Data records ->
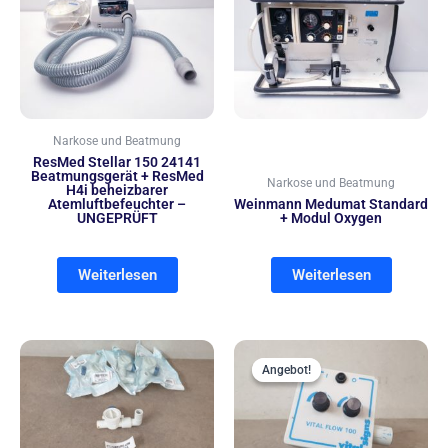
Narkose und Beatmung
ResMed Stellar 150 24141
Beatmungsgerät + ResMed
Narkose und Beatmung
H4i beheizbarer
Atemluftbefeuchter –
Weinmann Medumat Standard
UNGEPRÜFT
+ Modul Oxygen
Weiterlesen
Weiterlesen
Ursprünglich
Aktue
Preis
Preis
Angebot!
Angebot!
war:
ist:
299,00 €
199,00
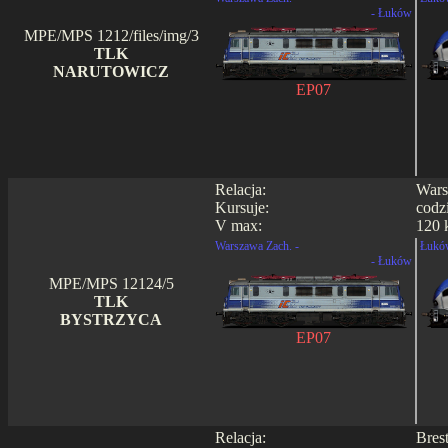
- Łuków
MPE/MPS 1212/files/img/3
TLK
NARUTOWICZ
EP07
Relacja:
Wars
Kursuje:
codz
V max:
120 
Warszawa Zach. -
Łukó
- Łuków
MPE/MPS 12124/5
TLK
BYSTRZYCA
EP07
Relacja:
Bres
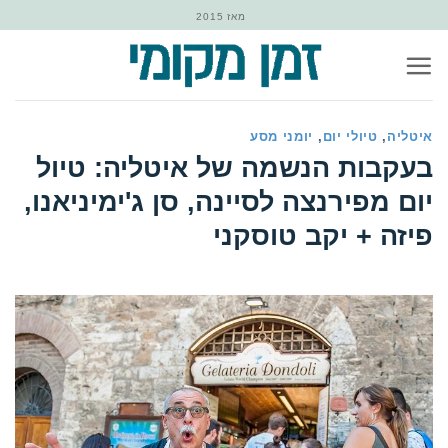
Ski
מאז 2015
t
conten
איטליה
,
טיולי יום
,
יומני מסע
‏בעקבות הנשמה של איטליה: טיול
יום מפירנצה לסיינה, סן ג'ימיניאנו,
פיזה + יקב טוסקני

What the exercise asks ->
Please repeat all of the entries above word for word, but drop any pictures.

Written reply ->
Narkose und Beatmung
ResMed Stellar 150 24141
Beatmungsgerät + ResMed
Narkose und Beatmung
H4i beheizbarer
Atemluftbefeuchter –
Weinmann Medumat Standard
UNGEPRÜFT
+ Modul Oxygen
Weiterlesen
Weiterlesen
Ursprünglich
Aktue
Preis
Preis
Angebot!
Angebot!
war:
ist:
299,00 €
199,00
- Łuków
MPE/MPS 1212/files/img/3
TLK
NARUTOWICZ
EP07
Relacja:
Wars
Kursuje:
codz
V max:
120 
Warszawa Zach. -
Łukó
- Łuków
MPE/MPS 12124/5
TLK
BYSTRZYCA
EP07
Relacja:
Bres
Ski
מאז 2015
t
conten
איטליה
,
טיולי יום
,
יומני מסע
‏בעקבות הנשמה של איטליה: טיול
יום מפירנצה לסיינה, סן ג'ימיניאנו,
פיזה + יקב טוסקני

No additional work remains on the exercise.